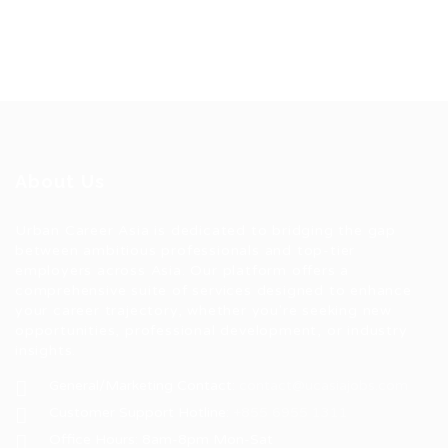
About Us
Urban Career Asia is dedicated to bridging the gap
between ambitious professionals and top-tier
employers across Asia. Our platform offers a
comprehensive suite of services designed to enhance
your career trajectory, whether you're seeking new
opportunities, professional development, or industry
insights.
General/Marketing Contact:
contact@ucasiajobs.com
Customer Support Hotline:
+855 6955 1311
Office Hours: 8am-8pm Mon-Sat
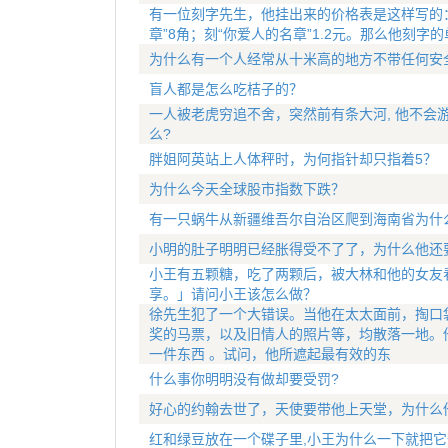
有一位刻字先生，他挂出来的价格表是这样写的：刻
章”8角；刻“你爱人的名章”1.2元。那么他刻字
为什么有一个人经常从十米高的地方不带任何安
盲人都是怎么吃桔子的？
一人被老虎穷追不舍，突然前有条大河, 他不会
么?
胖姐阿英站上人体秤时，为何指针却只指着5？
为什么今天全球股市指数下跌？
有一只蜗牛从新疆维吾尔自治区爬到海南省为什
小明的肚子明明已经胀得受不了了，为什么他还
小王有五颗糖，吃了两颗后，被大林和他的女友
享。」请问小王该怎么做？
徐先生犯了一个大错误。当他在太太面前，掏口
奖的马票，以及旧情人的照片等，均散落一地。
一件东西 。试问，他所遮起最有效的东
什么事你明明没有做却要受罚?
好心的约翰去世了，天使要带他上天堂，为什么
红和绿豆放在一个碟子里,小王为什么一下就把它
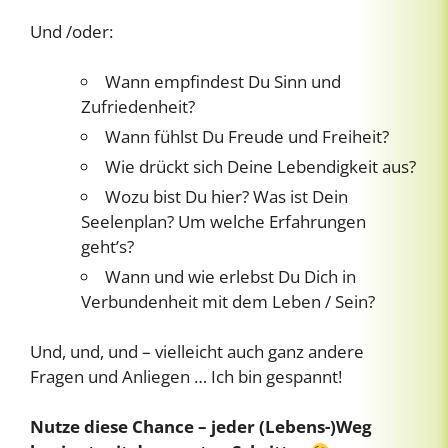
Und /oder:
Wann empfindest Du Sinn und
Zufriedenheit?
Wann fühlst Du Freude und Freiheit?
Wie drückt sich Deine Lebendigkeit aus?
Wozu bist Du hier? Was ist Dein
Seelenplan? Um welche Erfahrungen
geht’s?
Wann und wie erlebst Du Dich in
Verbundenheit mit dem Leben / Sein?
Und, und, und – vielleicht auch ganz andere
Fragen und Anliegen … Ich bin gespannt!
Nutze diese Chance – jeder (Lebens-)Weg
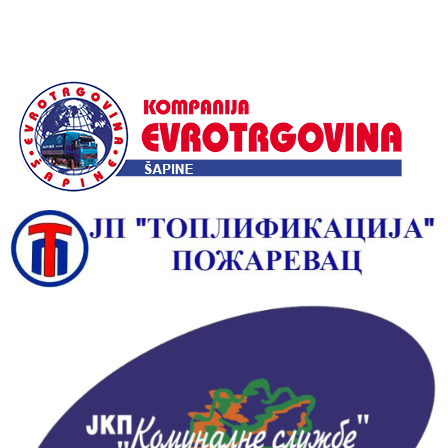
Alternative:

┄┄┄┄┄┄┄┄┄┄┄┄┄┄┄┄┄┄┄┄

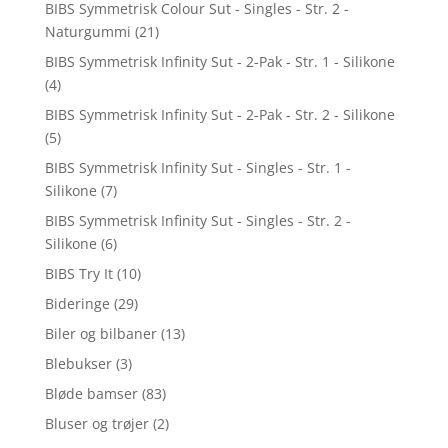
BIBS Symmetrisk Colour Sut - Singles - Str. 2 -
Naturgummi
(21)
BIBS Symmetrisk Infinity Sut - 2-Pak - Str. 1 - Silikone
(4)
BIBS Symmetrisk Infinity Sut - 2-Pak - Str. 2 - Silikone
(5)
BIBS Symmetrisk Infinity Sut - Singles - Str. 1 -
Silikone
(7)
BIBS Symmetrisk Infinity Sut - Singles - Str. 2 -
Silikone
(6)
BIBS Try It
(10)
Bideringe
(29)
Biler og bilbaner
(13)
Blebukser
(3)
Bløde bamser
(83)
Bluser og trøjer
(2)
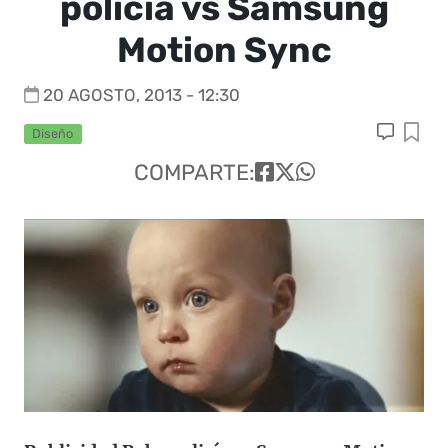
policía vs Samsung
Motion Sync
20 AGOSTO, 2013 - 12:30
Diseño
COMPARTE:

┄┄┄┄┄┄┄┄┄┄┄┄┄┄┄┄┄┄┄┄

## ABOUT THIS TASK
Every line holding the word "Infinity" should be copied out of the material.

## SOLUTION BELOW
BIBS Symmetrisk Infinity Sut - 2-Pak - Str. 1 - Silikone
BIBS Symmetrisk Infinity Sut - 2-Pak - Str. 2 - Silikone
BIBS Symmetrisk Infinity Sut - Singles - Str. 1 -
BIBS Symmetrisk Infinity Sut - Singles - Str. 2 -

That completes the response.